Rouge Tomate à l’assaut de Big Apple
Ce mardi 28 octobre sera un jour à marquer d’une pierre blanche pour la scène food belge : le restaurant bruxellois Rouge Tomate a ouvert une nouvelle enseigne… au cour de New York. Weekend s’est glissé, en exclusivité, dans les coulisses de ce projet ambitieux. Récit.
Rouge Tomate s’affiche depuis plusieurs années déjà comme une adresse bruxelloise de référence en matière de restauration. Installé dans le cadre d’une harmonieuse maison de maître, dans la prestigieuse avenue Louise, cette enseigne s’est fait connaître au grand public en misant sur une nourriture saine et équilibrée. Mais derrière ses codes couleurs énergisants et sa scénographie dominée par les matières naturelles, elle cache bien plus qu’elle ne montre…
Rouge Tomate bouillonne à la façon d’un laboratoire d’idées en échafaudant un projet aux ramifications multiples. Derrière celui-ci, une véritable stratégie de conquête du marché gastronomique initiée par Emmanuel Verstraeten et matérialisée par les trois lettres de l’acronyme SPE. A la fois charte nutritionnelle et label qualitatif, SPE – » Sanitas Per Escam » en latin, soit » la santé par la nourriture » – est la clé de voûte de la démarche visant à » repenser le rapport au restaurant en évitant lourdeurs et aberrations diététiques « .

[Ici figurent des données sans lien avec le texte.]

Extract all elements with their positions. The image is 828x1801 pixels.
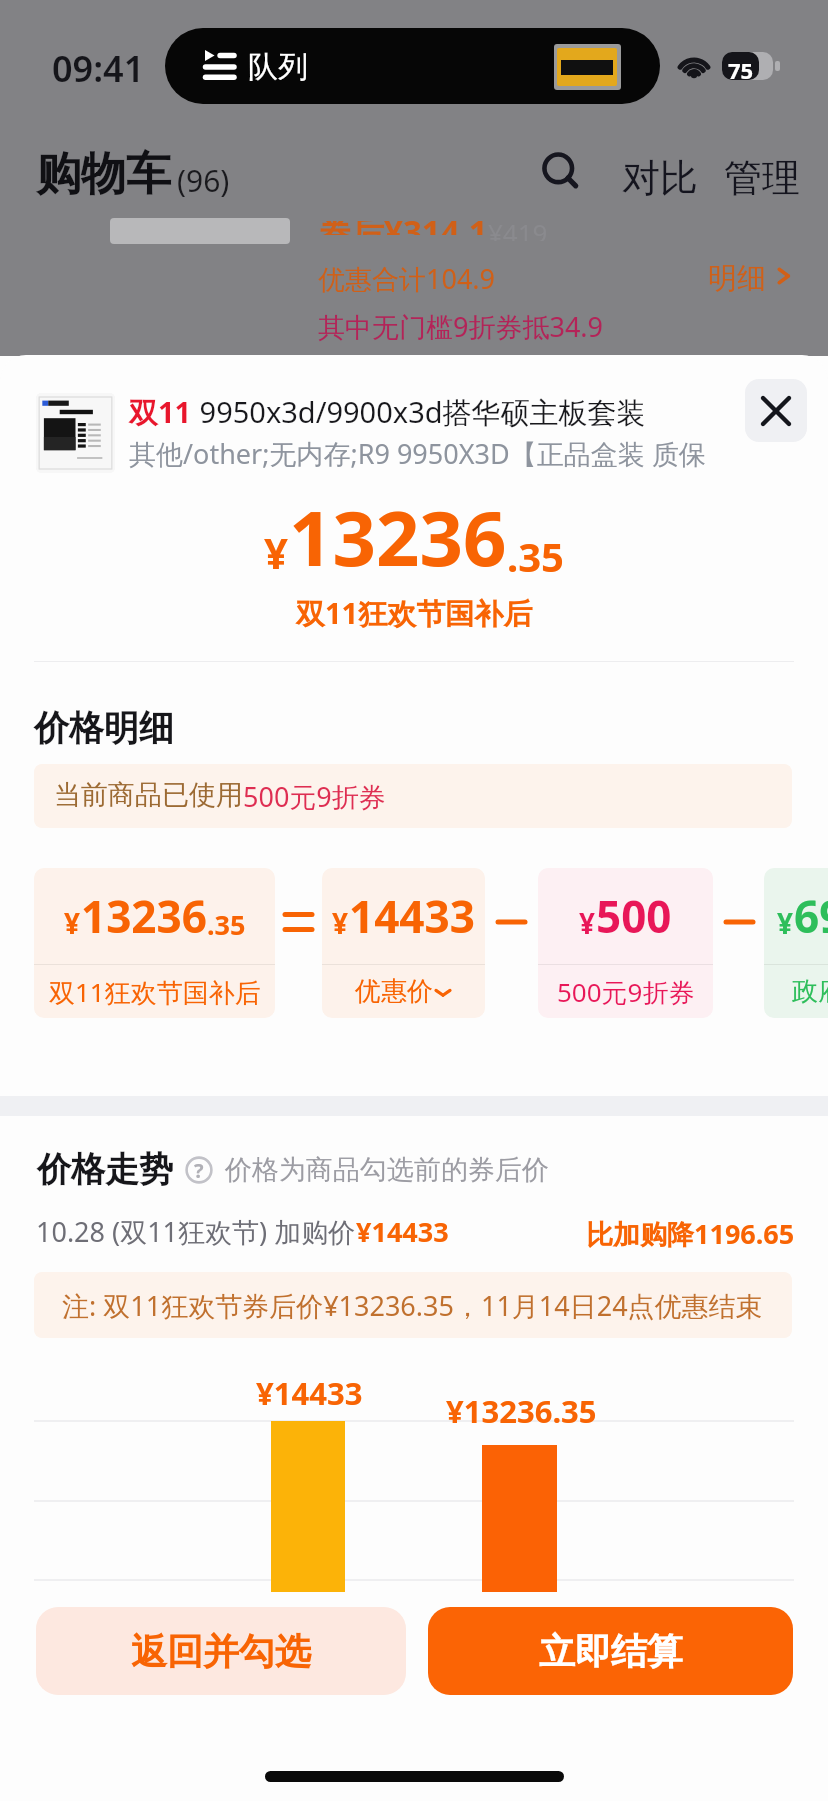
staticText: 价格明细 xyxy=(34,706,174,750)
staticText: 13236 xyxy=(289,485,507,589)
staticText: 其中无门槛9折券抵34.9 xyxy=(318,308,604,345)
staticText: 10.28 (双11狂欢节) 加购价 xyxy=(36,1213,356,1250)
staticText: 双11狂欢节国补后 xyxy=(49,974,261,1010)
staticText: 优惠价 xyxy=(355,975,433,1008)
staticText: 500 xyxy=(596,886,672,946)
staticText: .35 xyxy=(207,906,246,943)
staticText: ¥14433 xyxy=(356,1213,449,1250)
staticText: 500元9折券 xyxy=(243,778,386,815)
staticText: ¥ xyxy=(332,904,349,942)
staticText: ¥ xyxy=(264,524,289,581)
button[interactable]: 对比 xyxy=(616,148,704,208)
staticText: 优惠合计104.9 xyxy=(318,260,496,297)
staticText: 13236 xyxy=(81,886,207,946)
staticText: 队列 xyxy=(248,48,308,86)
button[interactable]: ¥ xyxy=(764,868,828,1018)
staticText: 明细 xyxy=(708,260,766,297)
button[interactable]: 返回并勾选 xyxy=(36,1607,406,1695)
button[interactable]: ¥ xyxy=(34,868,275,1018)
button[interactable]: Search xyxy=(532,143,590,201)
button[interactable]: ¥ xyxy=(322,868,485,1018)
staticText: 价格走势 xyxy=(37,1148,173,1191)
staticText: 政府补贴 xyxy=(792,975,828,1008)
staticText: 价格为商品勾选前的券后价 xyxy=(225,1153,549,1187)
staticText: 14433 xyxy=(349,886,475,946)
staticText: ¥14433 xyxy=(256,1372,363,1414)
button[interactable]: Close xyxy=(745,379,807,442)
staticText: 比加购降1196.65 xyxy=(586,1215,795,1252)
staticText: 9950x3d/9900x3d搭华硕主板套装 xyxy=(192,392,646,432)
button[interactable]: ¥ xyxy=(538,868,713,1018)
staticText: 双11狂欢节国补后 xyxy=(296,593,533,633)
staticText: 返回并勾选 xyxy=(131,1629,311,1674)
staticText: 券后¥314.1 xyxy=(318,221,488,235)
staticText: ¥419 xyxy=(488,221,548,241)
staticText: ¥13236.35 xyxy=(446,1390,597,1432)
staticText: 立即结算 xyxy=(539,1629,683,1674)
staticText: ¥ xyxy=(777,904,794,942)
staticText: 09:41 xyxy=(52,44,145,93)
button[interactable]: 管理 xyxy=(718,148,806,208)
staticText: 其他/other;无内存;R9 9950X3D【正品盒装 质保 xyxy=(129,435,706,472)
staticText: 697 xyxy=(794,886,828,946)
staticText: 75 xyxy=(728,55,754,85)
staticText: 500元9折券 xyxy=(557,974,695,1010)
staticText: .35 xyxy=(507,529,564,583)
staticText: 对比 xyxy=(622,154,698,202)
staticText: (96) xyxy=(177,160,230,201)
staticText: ¥ xyxy=(579,904,596,942)
staticText: ? xyxy=(194,1157,204,1184)
staticText: 当前商品已使用 xyxy=(54,778,243,812)
staticText: 购物车 xyxy=(36,146,171,203)
staticText: 注: 双11狂欢节券后价¥13236.35，11月14日24点优惠结束 xyxy=(62,1287,763,1324)
staticText: 管理 xyxy=(724,154,800,202)
button[interactable]: 立即结算 xyxy=(428,1607,793,1695)
staticText: 双11 xyxy=(129,392,192,432)
staticText: ¥ xyxy=(64,904,81,942)
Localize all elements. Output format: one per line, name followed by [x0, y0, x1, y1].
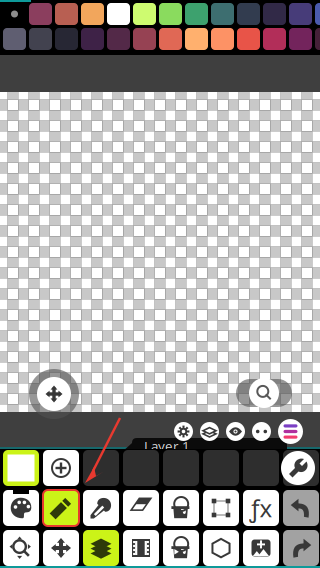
- button[interactable]: Undo: [283, 490, 319, 526]
- button[interactable]: Colour swatch: [133, 3, 156, 25]
- button[interactable]: Fill: [163, 490, 199, 526]
- button[interactable]: Toggle visibility: [226, 422, 245, 441]
- button[interactable]: Colour swatch: [263, 3, 286, 25]
- button[interactable]: More options: [252, 422, 271, 441]
- button[interactable]: Redo: [283, 530, 319, 566]
- button[interactable]: Colour swatch: [55, 28, 78, 50]
- button[interactable]: Layers: [83, 530, 119, 566]
- button[interactable]: Move: [43, 530, 79, 566]
- button[interactable]: Colour swatch: [29, 3, 52, 25]
- button[interactable]: Colour swatch: [55, 3, 78, 25]
- button[interactable]: Current colour: [3, 450, 39, 486]
- button[interactable]: Colour swatch: [29, 28, 52, 50]
- button[interactable]: Zoom: [3, 530, 39, 566]
- button[interactable]: Colour swatch: [3, 28, 26, 50]
- button[interactable]: Colour swatch: [237, 28, 260, 50]
- button[interactable]: Layer 1: [122, 438, 287, 452]
- button[interactable]: Pencil: [43, 490, 79, 526]
- button[interactable]: Colour swatch: [185, 3, 208, 25]
- staticText: Layer 1: [144, 437, 190, 455]
- button[interactable]: Colour swatch: [211, 3, 234, 25]
- button[interactable]: Palette: [3, 490, 39, 526]
- staticText: ƒx: [250, 492, 272, 524]
- button[interactable]: Colour swatch: [159, 3, 182, 25]
- button[interactable]: Transparent: [3, 3, 26, 25]
- button[interactable]: Empty palette slot: [243, 450, 279, 486]
- button[interactable]: Frames: [123, 530, 159, 566]
- button[interactable]: Colour swatch: [289, 3, 312, 25]
- button[interactable]: Empty palette slot: [283, 450, 319, 486]
- button[interactable]: Colour swatch: [289, 28, 312, 50]
- button[interactable]: Empty palette slot: [123, 450, 159, 486]
- button[interactable]: Empty palette slot: [203, 450, 239, 486]
- button[interactable]: Colour swatch: [81, 3, 104, 25]
- button[interactable]: Effects: [243, 490, 279, 526]
- button[interactable]: Colour swatch: [237, 3, 260, 25]
- button[interactable]: Eraser: [123, 490, 159, 526]
- button[interactable]: Colour swatch: [107, 28, 130, 50]
- button[interactable]: Layers: [200, 422, 219, 441]
- button[interactable]: Colour swatch: [263, 28, 286, 50]
- button[interactable]: Colour swatch: [315, 3, 320, 25]
- button[interactable]: Menu: [278, 419, 303, 444]
- button[interactable]: Shapes: [203, 530, 239, 566]
- button[interactable]: Zoom: [236, 378, 292, 408]
- button[interactable]: Preferences: [281, 451, 315, 485]
- button[interactable]: Add image: [243, 530, 279, 566]
- button[interactable]: Colour swatch: [185, 28, 208, 50]
- button[interactable]: Select: [203, 490, 239, 526]
- button[interactable]: Empty palette slot: [163, 450, 199, 486]
- button[interactable]: Colour swatch: [315, 28, 320, 50]
- button[interactable]: Settings: [174, 422, 193, 441]
- button[interactable]: Colour swatch: [133, 28, 156, 50]
- button[interactable]: Colour swatch: [159, 28, 182, 50]
- button[interactable]: Colour swatch: [211, 28, 234, 50]
- button[interactable]: Colour picker: [83, 490, 119, 526]
- button[interactable]: Colour swatch: [107, 3, 130, 25]
- button[interactable]: Colour swatch: [81, 28, 104, 50]
- button[interactable]: Add colour: [43, 450, 79, 486]
- button[interactable]: Pan canvas: [29, 369, 79, 419]
- button[interactable]: Empty palette slot: [83, 450, 119, 486]
- button[interactable]: Gradient fill: [163, 530, 199, 566]
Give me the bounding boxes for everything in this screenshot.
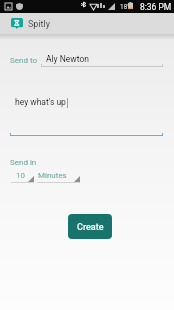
- staticText: 8:36 PM: [140, 2, 172, 12]
- button[interactable]: hey what's up: [10, 92, 163, 139]
- button[interactable]: Minutes: [37, 170, 80, 184]
- button[interactable]: Aly Newton: [41, 50, 163, 68]
- staticText: Minutes: [38, 171, 67, 180]
- staticText: Spitly: [28, 19, 50, 30]
- button[interactable]: 10: [11, 170, 34, 184]
- staticText: hey what's up: [15, 97, 66, 107]
- button[interactable]: Spitly app icon: [11, 18, 23, 29]
- staticText: Send in: [10, 158, 37, 167]
- button[interactable]: Create: [68, 214, 112, 239]
- staticText: Aly Newton: [46, 54, 89, 64]
- staticText: 18%: [120, 3, 133, 11]
- staticText: Create: [77, 222, 104, 233]
- staticText: 10: [16, 171, 25, 180]
- staticText: Send to: [10, 56, 38, 65]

En phase avec une démarche sans frontière, le groupe Rouge Tomate intègre aussi un bureau de développement, à Paris. C’est là qu’une équipe de collaborateurs internationaux spécialisés se charge de finaliser le » concept » à travers tous ses métiers. C’est donc depuis Bruxelles et Paris que le premier jalon international du groupe a été élaboré : l’ouverture, ce 28 octobre, d’un restaurant à New York. Une étape cruciale qu’Emmanuel Verstraeten justifie en citant Frank Sinatra dans sa célèbre chanson New York New York : » If I can make it there, I’ll make it anywhere » – » Si je peux réussir ici, je pourrai réussir partout « . Sur l’échiquier Rouge Tomate, New York se positionne, en effet, comme le red carpet en vue de s’offrir une vitrine internationale.
Ouvrir un restaurant à New York n’est pas une mince affaire. Sur place, les projets mégalomaniaques rivalisent de strass et de paillettes et, courtisés comme ils le sont, les New-Yorkais constituent un public exigeant avide de nouveauté. Raison pour laquelle, Rouge Tomate a pensé jusqu’au moindre détail pour frapper un grand coup. Si la charte SPE est un élément important de différenciation – grâce à son contenu mais aussi en raison d’une validation effectuée par un conseil scientifique indépendant -, elle ne constitue pas pour autant le seul maître atout.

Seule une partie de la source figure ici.